Lo sfogo del figlio è amaro e diretto: «Qualcuno ha pensato bene di dormire sotto la sua protezione». Parole che fotografano con crudezza l’ennesimo atto di mancanza di rispetto nei confronti di un luogo che dovrebbe essere preservato e custodito.
Berardi racconta di aver sempre sentito la responsabilità di segnalare episodi simili: «Ho sempre il dovere di denunciare questi continui oltraggi, dei quali non so dare ragioni. Con pazienza, gratitudine e un pizzico di rammarico rimango in attesa della conclusione del ripristino definitivo del muro da parte dell’encomiabile Italgas. Era già un po’ che non accadeva nulla alla lapide, pensavo che forse non potendo apporre i soliti fiori non potevano rubarmeli né buttarli in terra, come accade spesso, così ero meno preoccupato».

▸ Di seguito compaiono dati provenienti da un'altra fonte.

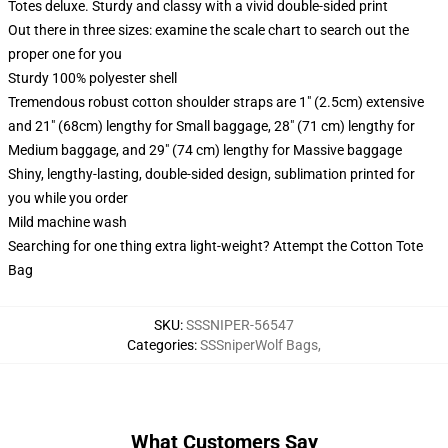
Totes deluxe. Sturdy and classy with a vivid double-sided print
Out there in three sizes: examine the scale chart to search out the
proper one for you
Sturdy 100% polyester shell
Tremendous robust cotton shoulder straps are 1" (2.5cm) extensive
and 21" (68cm) lengthy for Small baggage, 28" (71 cm) lengthy for
Medium baggage, and 29" (74 cm) lengthy for Massive baggage
Shiny, lengthy-lasting, double-sided design, sublimation printed for
you while you order
Mild machine wash
Searching for one thing extra light-weight? Attempt the Cotton Tote
Bag
SKU
:
SSSNIPER-56547
Categories
:
SSSniperWolf Bags
,
What Customers Say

Un dolore che non si attenua con il passare degli anni, aggravato dal senso di ingiustizia: «A più di quarantasette anni dell’anniversario dell’assassinio di mio padre compiuto da Brigate Rosse, partito armato per il comunismo, questa lapide non ha pace. Non so assolutamente perché questo avviene. Purtroppo qui a Torino le lapidi come questa sono tante e di varie epoche, ma perché questo oltraggio avviene solo a questa lapide? La fatica è tanta e il dolore è sempre vivo, quando mi chiedo perché sono costretto a constatare che ancora mi viene negata dopo tanto tempo persino un po’ di pace».
Un episodio che riporta alla memoria la figura del maresciallo Rosario Berardi, vittima del terrorismo rosso negli anni di piombo, e che solleva interrogativi sulla tutela della memoria storica e sul rispetto dovuto ai luoghi dedicati a chi ha sacrificato la propria vita per lo Stato.